::: DATA EXCERPTS

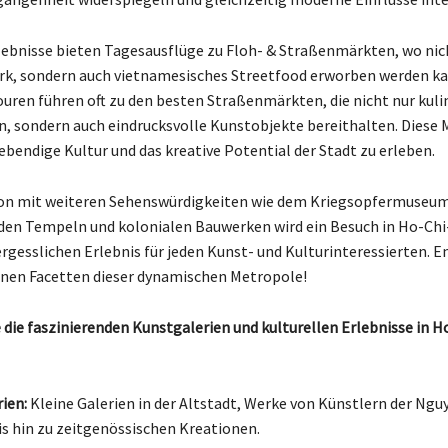
ebnisse bieten Tagesausflüge zu Floh- & Straßenmärkten, wo nic
k, sondern auch vietnamesisches Streetfood erworben werden ka
uren führen oft zu den besten Straßenmärkten, die nicht nur kuli
n, sondern auch eindrucksvolle Kunstobjekte bereithalten. Diese 
lebendige Kultur und das kreative Potential der Stadt zu erleben.
on mit weiteren Sehenswürdigkeiten wie dem Kriegsopfermuseum
den Tempeln und kolonialen Bauwerken wird ein Besuch in Ho-Ch
rgesslichen Erlebnis für jeden Kunst- und Kulturinteressierten. E
enen Facetten dieser dynamischen Metropole!
 die faszinierenden Kunstgalerien und kulturellen Erlebnisse in 
ien:
Kleine Galerien in der Altstadt, Werke von Künstlern der Ngu
is hin zu zeitgenössischen Kreationen.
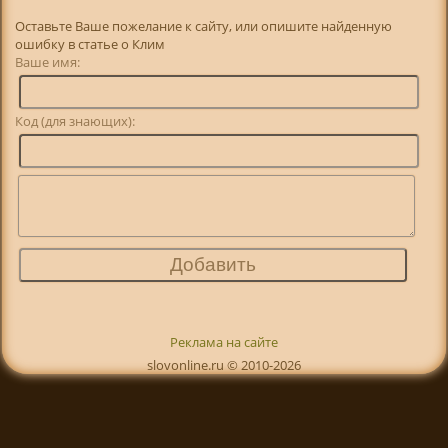
Оставьте Ваше пожелание к сайту, или опишите найденную
ошибку в статье о Клим
Ваше имя:
Код (для знающих):
Реклама на сайте
slovonline.ru © 2010-2026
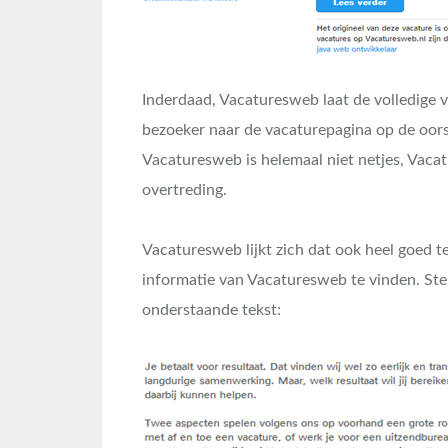
Inderdaad, Vacaturesweb laat de volledige va
bezoeker naar de vacaturepagina op de oorsp
Vacaturesweb is helemaal niet netjes, Vacat
overtreding.
Vacaturesweb lijkt zich dat ook heel goed t
informatie van Vacaturesweb te vinden. Ste
onderstaande tekst:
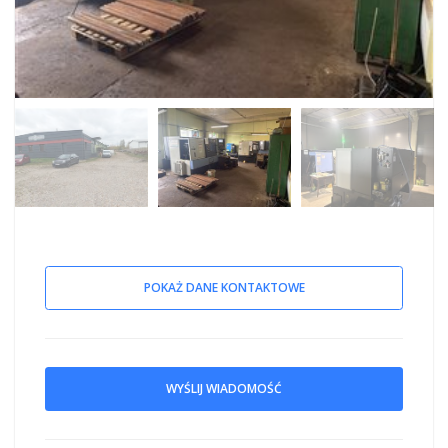
POKAŻ DANE KONTAKTOWE
WYŚLIJ WIADOMOŚĆ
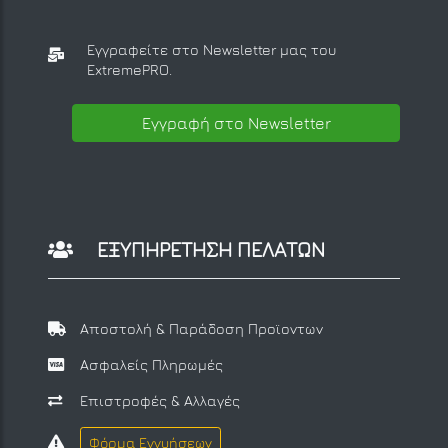
Εγγραφείτε στο Newsletter μας
του
ExtremePRO.
Εγγραφή στο Newsletter
ΕΞΥΠΗΡΕΤΗΣΗ ΠΕΛΑΤΩΝ
Αποστολή & Παράδοση Προϊοντων
Ασφαλείς Πληρωμές
Επιστροφές & Αλλαγές
Φόρμα Εγγυήσεων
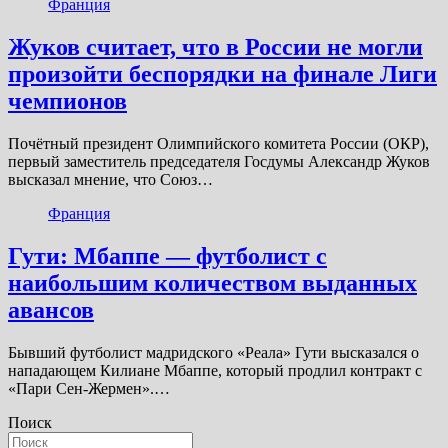
Франция
Жуков считает, что в России не могли
произойти беспорядки на финале Лиги
чемпионов
Почётный президент Олимпийского комитета России (ОКР),
первый заместитель председателя Госдумы Александр Жуков
высказал мнение, что Союз…
Франция
Гути: Мбаппе — футболист с
наибольшим количеством выданных
авансов
Бывший футболист мадридского «Реала» Гути высказался о
нападающем Килиане Мбаппе, который продлил контракт с
«Пари Сен-Жермен».…
Поиск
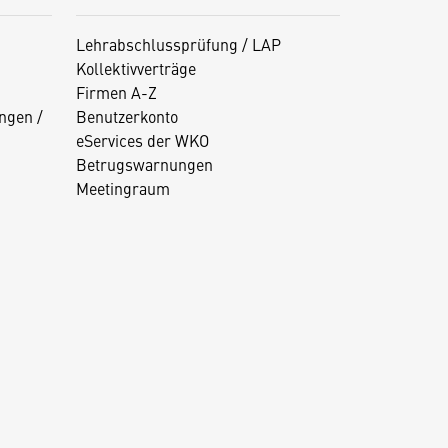
Lehrabschlussprüfung / LAP
Kollektivverträge
Firmen A-Z
ngen /
Benutzerkonto
eServices der WKO
Betrugswarnungen
Meetingraum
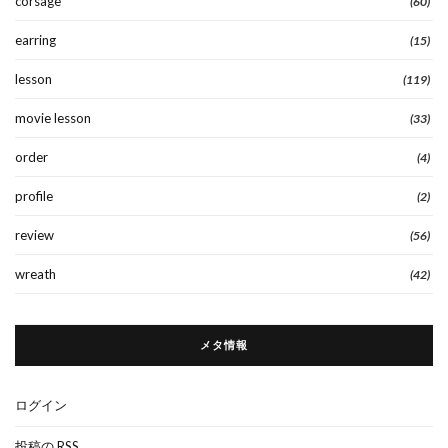
corsage
(60)
earring
(15)
lesson
(119)
movie lesson
(33)
order
(4)
profile
(2)
review
(56)
wreath
(42)
メタ情報
ログイン
投稿の
RSS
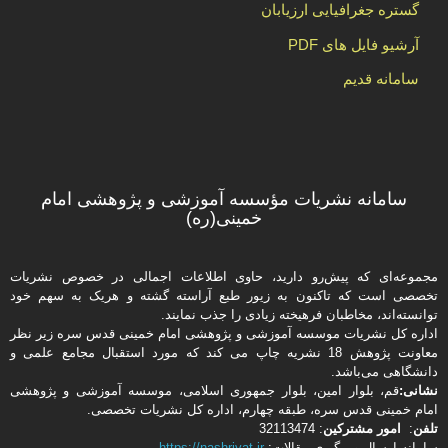
گستره جغرافیایی ارزیابان
آرشیو فایل های PDF
سامانه قدیم
سامانه نشریات مؤسسه آموزشی و پژوهشی امام
خمینی(ره)
مجموعه‌ای که پیش‌رو دارید،‌ حاوی اطلاعات اجمالی در خصوص نشریات
تخصصی است که تاکنون به زیور طبع آراسته گشته و هریک به سهم خود
توانسته‌اند، مخاطبان فرهیخته‌ زیادی را جذب نمایند.
اداره كل نشریات موسسه آموزشی و پژوهشی امام خمینی قدس سره زیر نظر
معاونت پژوهش 18 نشریه چاپ می کند که مورد استقبال مجامع علمی و
دانشگاهی می‌باشد.
نشانی:
قم، بلوار امین، بلوار جمهوری اسلامی، موسسه آموزشی و پژوهشی
امام خمینی قدس سره، طبقه چهارم، اداره كل نشریات تخصصی.
تلفن
:
امور مشتركین
: 32113474
سامانه ارسال و پیگیری مقالات:
https://nashriyat.ir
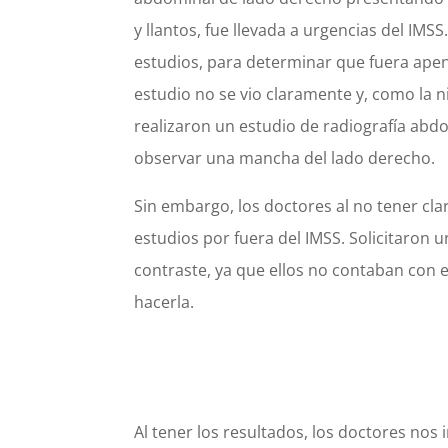
y llantos, fue llevada a urgencias del IMSS
estudios, para determinar que fuera apend
estudio no se vio claramente y, como la n
realizaron un estudio de radiografía abd
observar una mancha del lado derecho.
Sin embargo, los doctores al no tener cl
estudios por fuera del IMSS. Solicitaron 
contraste, ya que ellos no contaban con 
hacerla.
Al tener los resultados, los doctores no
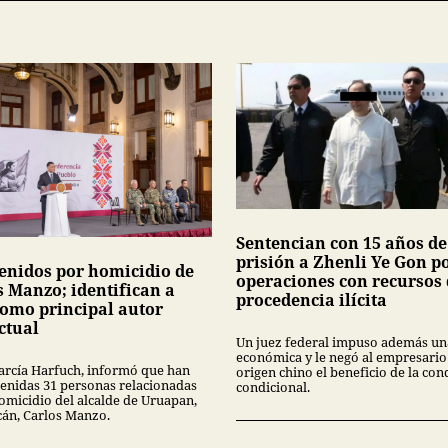
Sentencian con 15 años de
prisión a Zhenli Ye Gon p
tenidos por homicidio de
operaciones con recursos
s Manzo; identifican a
procedencia ilícita
como principal autor
ctual
Un juez federal impuso además un
económica y le negó al empresario
rcía Harfuch, informó que han
origen chino el beneficio de la co
tenidas 31 personas relacionadas
condicional.
homicidio del alcalde de Uruapan,
án, Carlos Manzo.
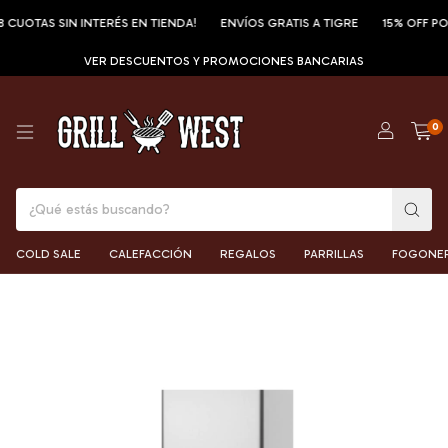
TAS SIN INTERÉS EN TIENDA!
ENVÍOS GRATIS A TIGRE
15% OFF POR TR
VER DESCUENTOS Y PROMOCIONES BANCARIAS
0
COLD SALE
CALEFACCIÓN
REGALOS
PARRILLAS
FOGONE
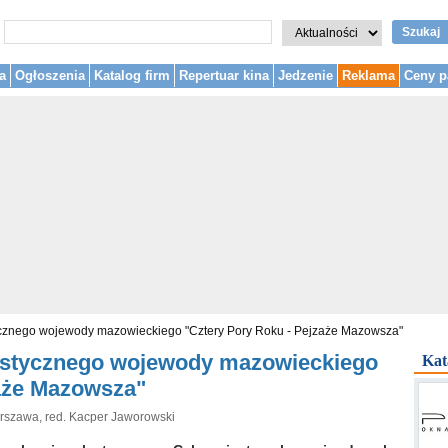
Szukaj
a
Ogłoszenia
Katalog firm
Repertuar kina
Jedzenie
Reklama
Ceny p
tycznego wojewody mazowieckiego "Cztery Pory Roku - Pejzaże Mazowsza"
lastycznego wojewody mazowieckiego
Kat
zaże Mazowsza"
rszawa, red. Kacper Jaworowski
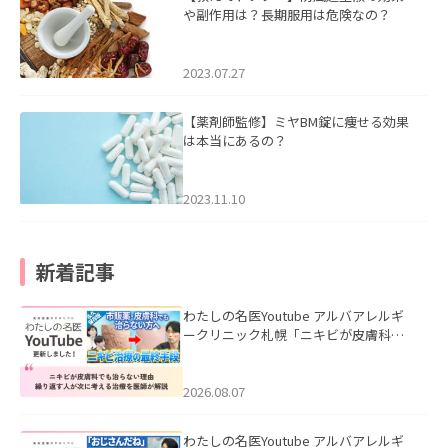
や副作用は？長期服用は危険なの？
2023.07.27
【薬剤師監修】ミヤBM錠に痩せる効果
は本当にあるの？
2023.11.10
新着記事
わたしの名医Youtube アルバアレルギ
ークリニック札幌「ニキビが皮膚科で
も治らない理由｜繰り返す人が次に考
える治療を医師が解説」を公開いたし
ました。
2026.08.07
わたしの名医Youtube アルバアレルギ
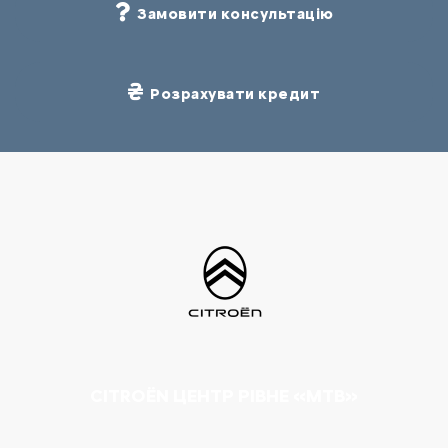
Замовити консультацію
Розрахувати кредит
CITROËN ЦЕНТР РІВНЕ «МТВ»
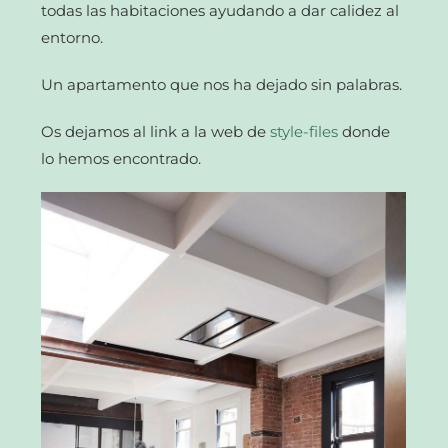
todas las habitaciones ayudando a dar calidez al
entorno.
Un apartamento que nos ha dejado sin palabras.
Os dejamos al link a la web de
style-files
donde
lo hemos encontrado.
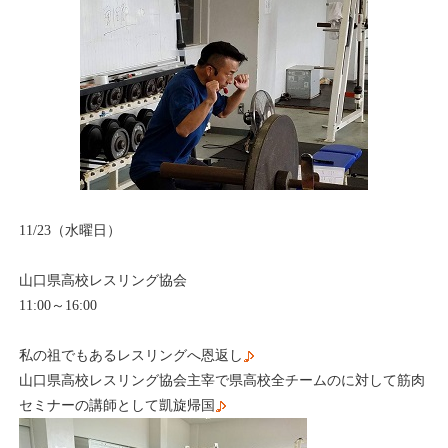
11/23（水曜日）
山口県高校レスリング協会
11:00～16:00
私の祖でもあるレスリングへ恩返し
山口県高校レスリング協会主宰で県高校全チームのに対して筋肉
セミナーの講師として凱旋帰国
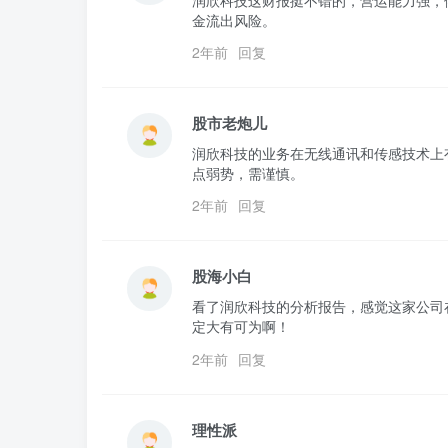
金流出风险。
2年前
回复
股市老炮儿
润欣科技的业务在无线通讯和传感技术上
点弱势，需谨慎。
2年前
回复
股海小白
看了润欣科技的分析报告，感觉这家公司
定大有可为啊！
2年前
回复
理性派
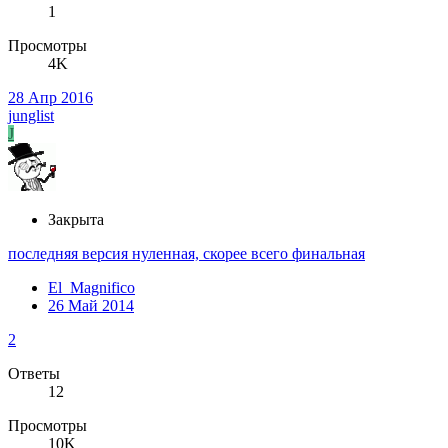
1
Просмотры
4K
28 Апр 2016
junglist
J
Закрыта
последняя версия нуленная, скорее всего финальная
El_Magnifico
26 Май 2014
2
Ответы
12
Просмотры
10K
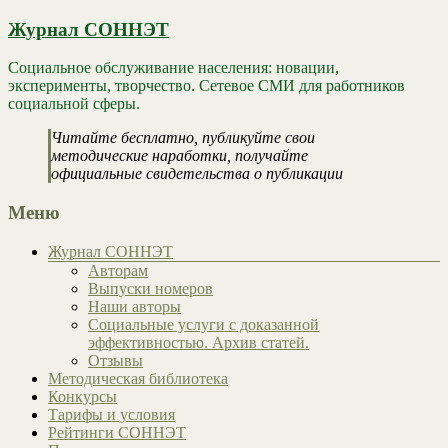
Журнал СОННЭТ
Социальное обслуживание населения: новации,
эксперименты, творчество. Сетевое СМИ для работников
социальной сферы.
Читайте бесплатно, публикуйте свои
методические наработки, получайте
официальные свидетельства о публикации
Меню
Журнал СОННЭТ
Авторам
Выпуски номеров
Наши авторы
Социальные услуги с доказанной
эффективностью. Архив статей.
Отзывы
Методическая библиотека
Конкурсы
Тарифы и условия
Рейтинги СОННЭТ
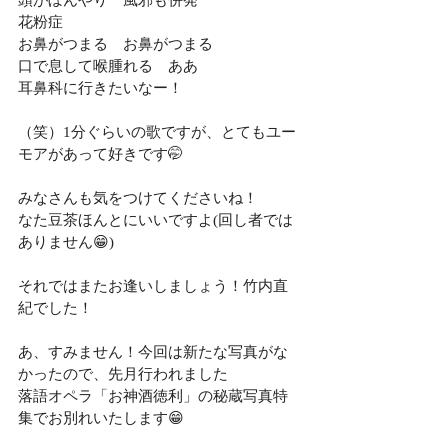
頭がぼんやり　風邪も併発
花粉症
お鼻がつまる　お鼻がつまる
口で息して喉腫れる　ああ
耳鼻科に行きたいなー！
（笑）1分ぐらいの歌ですが、とてもユー
モアがあって好きです🤭
みなさんも気をつけてくださいね！
なた豆茶ほんとにいいですよ(回し者では
ありません😁)
それではまたお逢いしましょう！竹内直
紀でした！
あ、すみません！今回は新たな写真がな
かったので、先月行われました
落語オペラ「お神酒徳利」の秘蔵写真特
集でお別れいたします😁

::::::

== TASK ==
Your answer should reproduce each line of the listing that holds the word "mazowieckiego".

== WRITTEN ANSWER ==
tycznego wojewody mazowieckiego "Cztery Pory Roku - Pejzaże Mazowsza"
lastycznego wojewody mazowieckiego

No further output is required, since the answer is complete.